To understand it better, let us take an example where a finance company 'WealthGuru' is setting up its insurance plan on CPQ. To start with, company can have multiple product lines like tax saving plans and high yield plans. For each plan, there could be fixed set of holdings options. Either customers can select which holding / shares they want to invest in or WealthGuru can suggest how the investors should split their money. In tax saving plan, WealthGuru gives the fixed split. Simple recommendation rules and data tables can be used to configure plans and their corresponding holdings. Depending on plan selected, fund information section will be editable for user. User can capture the amount that customer wants to invest and on selecting the plan, CPQ can show how that amount can be invested in different holdings.

Holdings can be large cap shares, mid cap shares, emerging markets, and more. If WealthGuru wants to go beyond just holding names and give specific stock details under holding, then multi-level BoM can be employed. As BoM can have parent-child relation, CPQ can show under which holding which companies' shares are considered. So when customer selects emerging market, WealthGuru can show on quote the exact markets in which investment will happen.
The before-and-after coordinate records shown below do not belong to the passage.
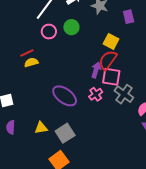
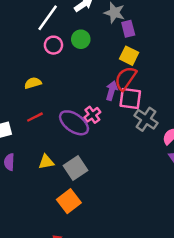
purple rectangle: (129, 17) -> (128, 29), moved
red line: (27, 53) -> (35, 117), moved
pink cross: (96, 94) -> (92, 115), moved

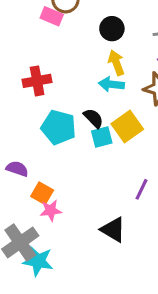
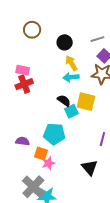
pink rectangle: (52, 16) -> (23, 70), moved
cyan pentagon: (59, 127) -> (54, 134), moved
yellow square: (127, 127) -> (86, 102), turned -30
black triangle: (113, 230) -> (90, 168), turned 30

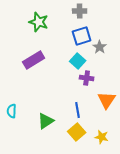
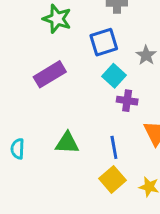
blue square: (82, 36) -> (104, 42), moved
green triangle: (46, 121) -> (67, 143), moved, turned 36

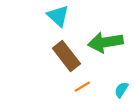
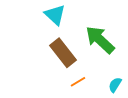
green arrow: (106, 42) -> (100, 40), turned 52

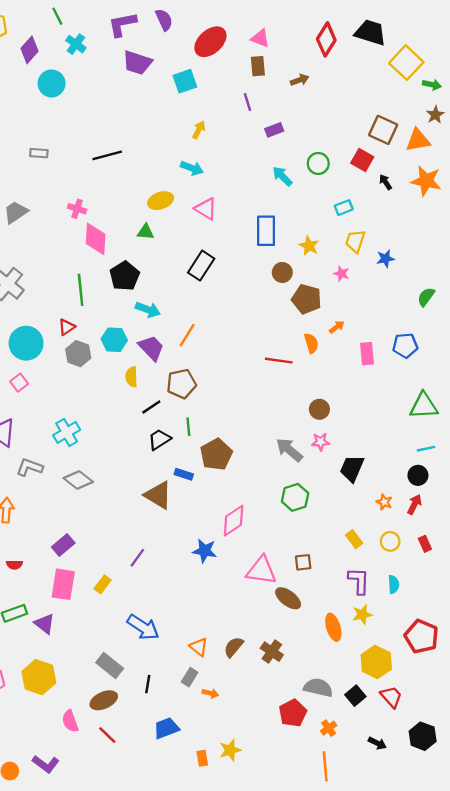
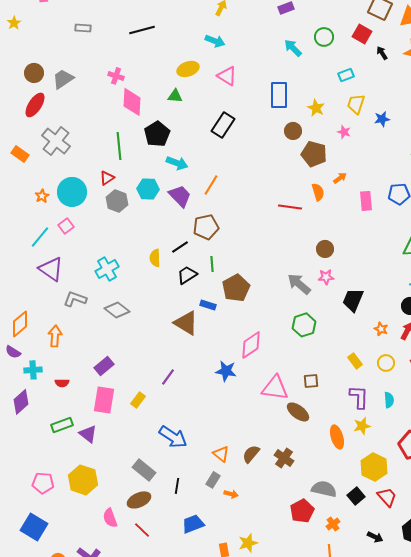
yellow semicircle: (132, 377) -> (155, 258), moved

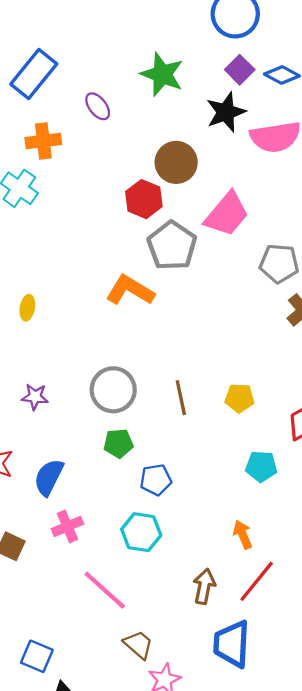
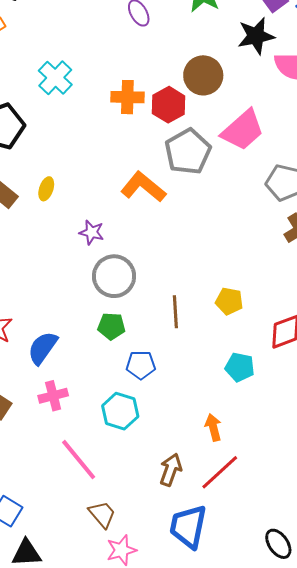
orange cross: (43, 141) -> (127, 97), moved
purple star: (35, 397) -> (92, 232), moved
brown line: (181, 398) -> (175, 312), moved

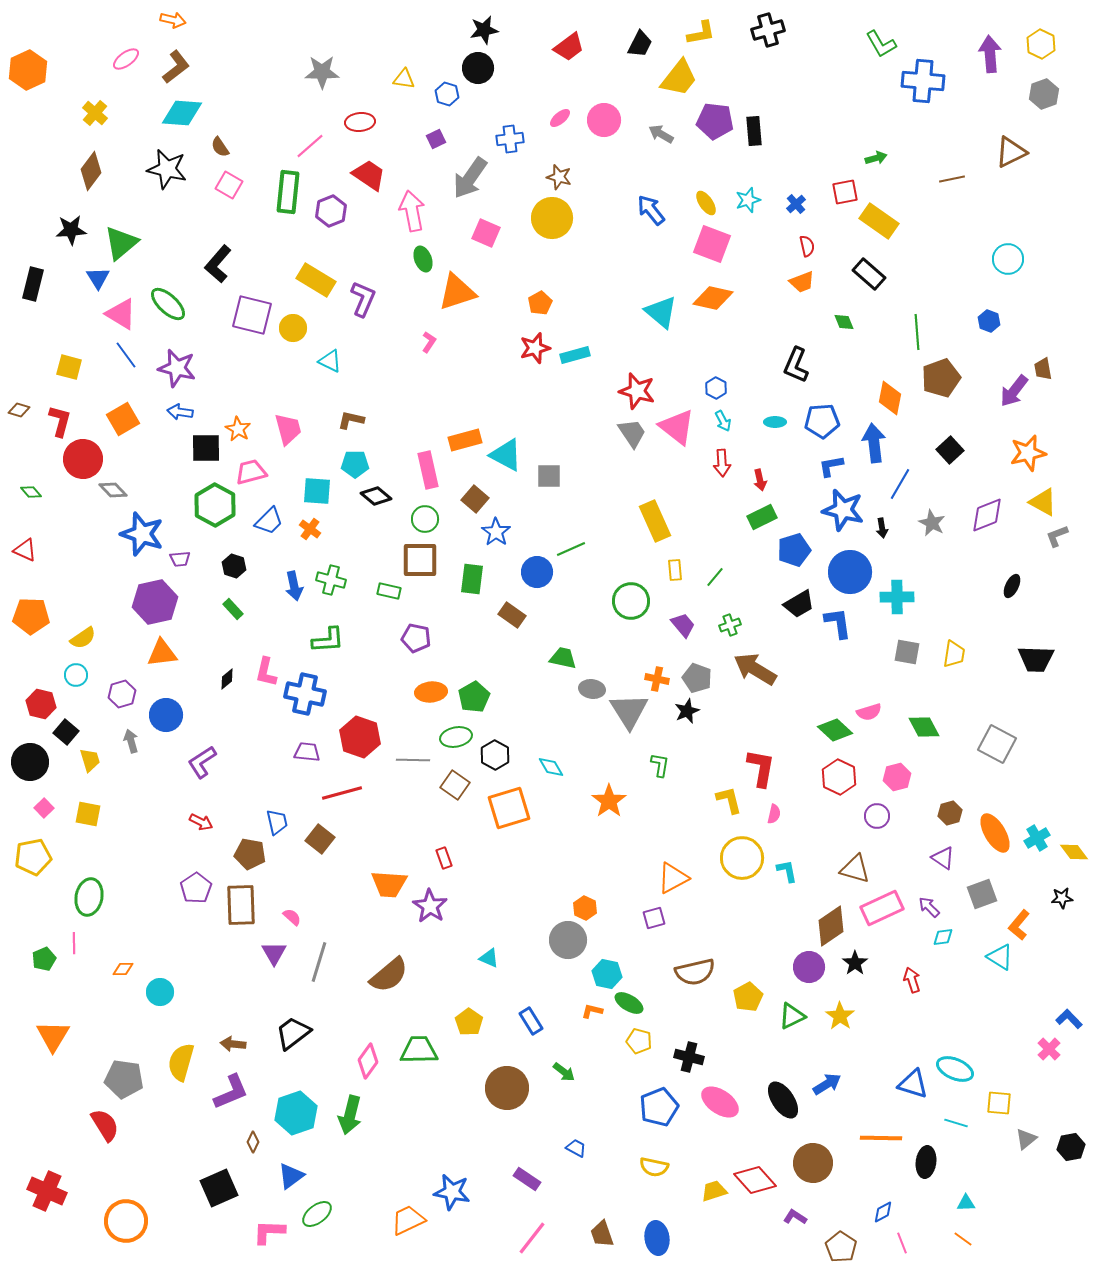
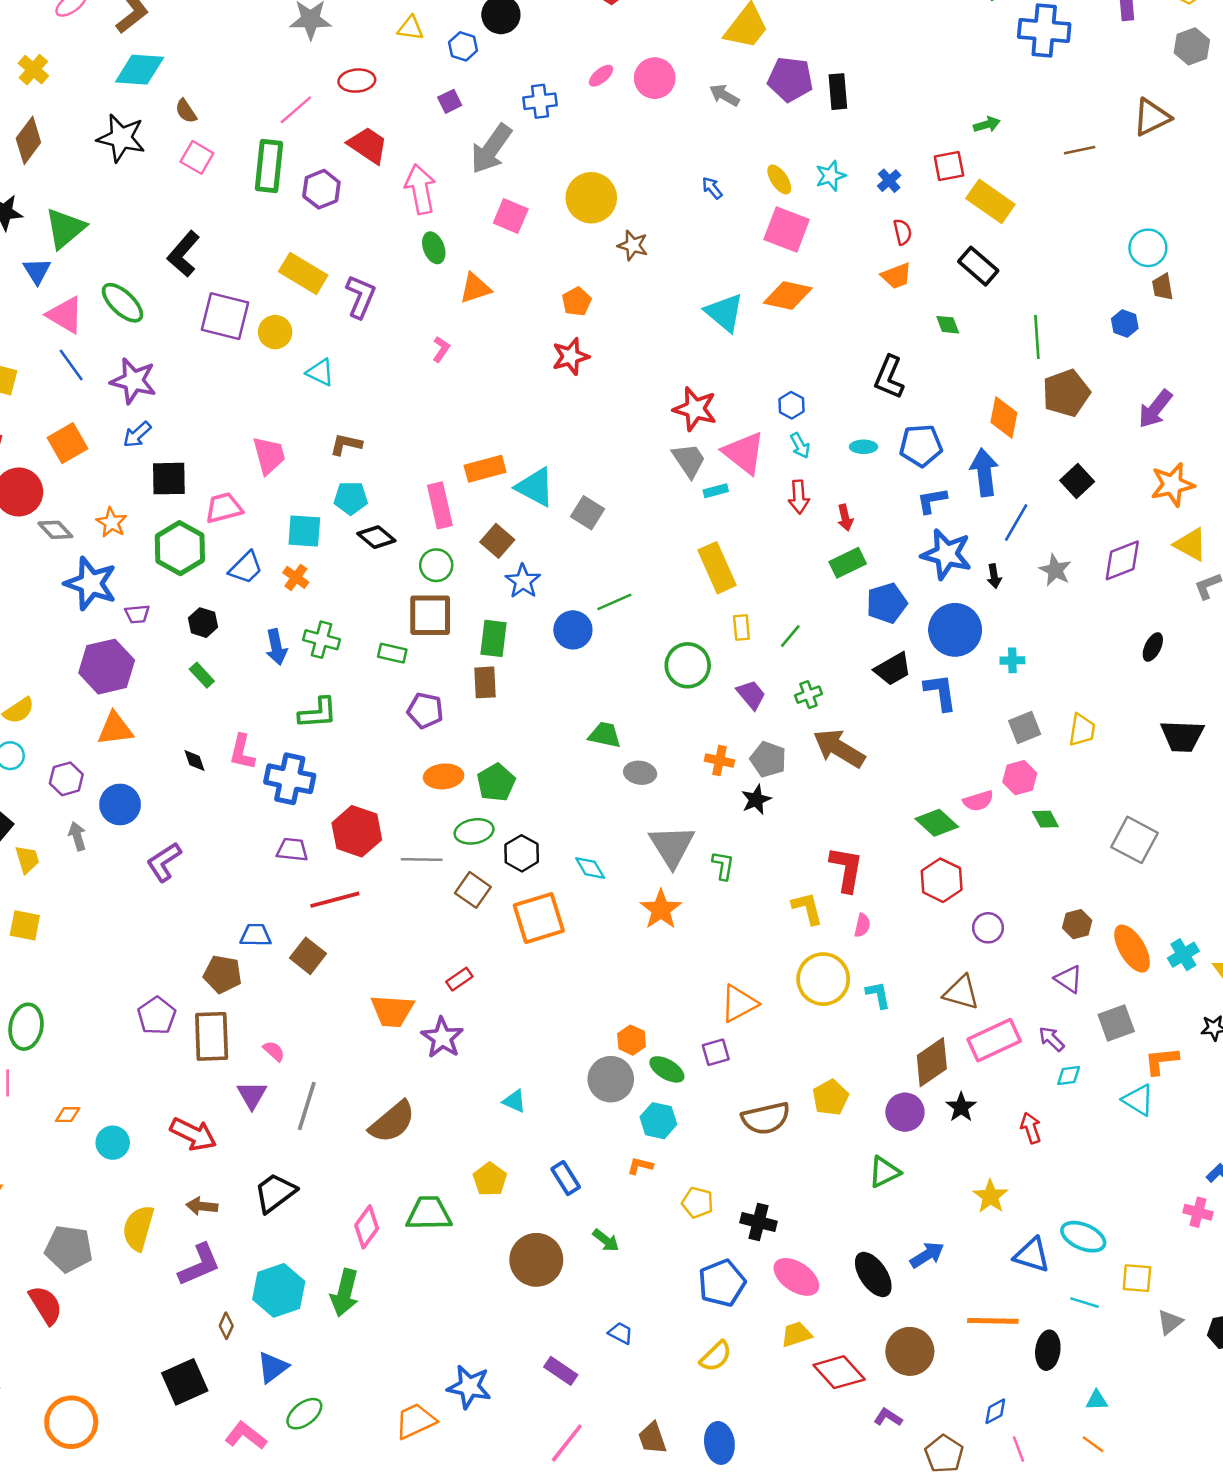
brown star: (559, 177) -> (633, 245), moved
blue arrow: (651, 210) -> (712, 188), size x0.6
orange triangle: (457, 292) -> (475, 288), size x0.7
cyan rectangle: (575, 355) -> (716, 491), moved, size x0.7
brown trapezoid: (1043, 369) -> (1163, 287), moved
blue arrow: (180, 412) -> (137, 435), turned -50
orange star: (238, 429) -> (111, 522), moved
gray square: (549, 476) -> (588, 513), turned 32
cyan cross: (897, 597) -> (1012, 660), size x0.6
brown rectangle: (512, 615) -> (485, 682), moved, turned 52
gray square: (907, 652) -> (1025, 728), turned -32
black diamond: (227, 679) -> (194, 761), turned -70
gray triangle: (629, 711) -> (672, 846), moved
green diamond: (924, 727) -> (1045, 819), size x0.7
pink hexagon: (897, 777) -> (1020, 778), moved
red arrow: (201, 822) -> (193, 1134), moved, size x1.6
blue trapezoid: (277, 822) -> (256, 935), turned -76
red rectangle: (444, 858) -> (459, 979), turned 75
orange L-shape: (1019, 925) -> (1161, 1061), turned 44
yellow pentagon: (748, 997) -> (831, 1097), moved
green ellipse: (629, 1003) -> (667, 1069), moved
yellow star: (840, 1016) -> (990, 1196), moved
pink cross: (1049, 1049) -> (1198, 1212), turned -30
yellow semicircle: (654, 1167) -> (716, 1356), turned -56
yellow trapezoid: (714, 1191) -> (796, 1334), moved
pink L-shape: (269, 1232) -> (246, 1436), turned 36

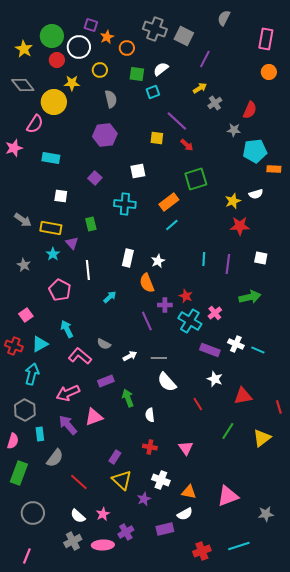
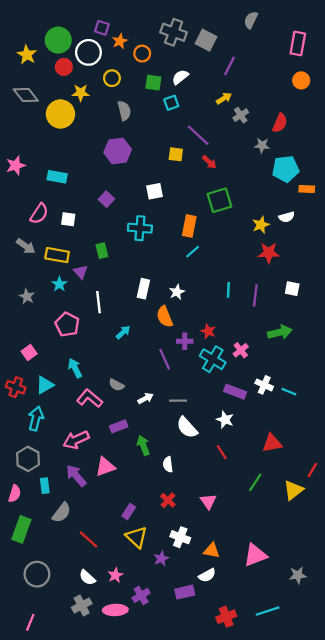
pink semicircle: (35, 124) -> (39, 214), moved
orange rectangle: (169, 202) -> (189, 226), turned -42
white star: (215, 379) -> (225, 420), moved
red line: (279, 407) -> (312, 470), moved, turned 48
red cross: (150, 447) -> (168, 500), turned 32

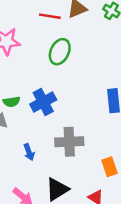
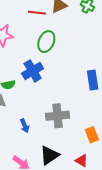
blue cross: (43, 102) -> (33, 71), moved

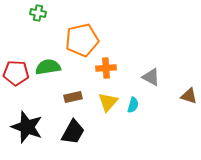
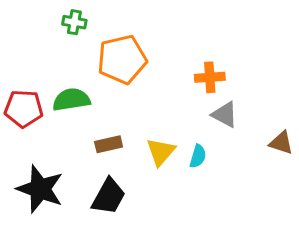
green cross: (38, 13) -> (74, 22), moved
orange cross: (106, 68) -> (210, 77), moved

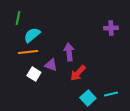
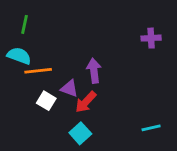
cyan semicircle: (32, 35) -> (19, 56), moved, turned 60
red arrow: (78, 73) -> (86, 102), moved
cyan square: (88, 98) -> (80, 133), moved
This will be a real customer delight as they will come to know where exactly their money is getting invested.  

Similarly, WealthGuru can explore option of 'Customer Asset' page to show customer's holdings from previous financial transactions. This will be useful to show customers how their investments are performing and they can take informed decision on their next investments. CPQ can estimate the returns on investments if financial advisors configure the formulas in the system.

So all in all, investment products can be configured in CPQ with all its variants.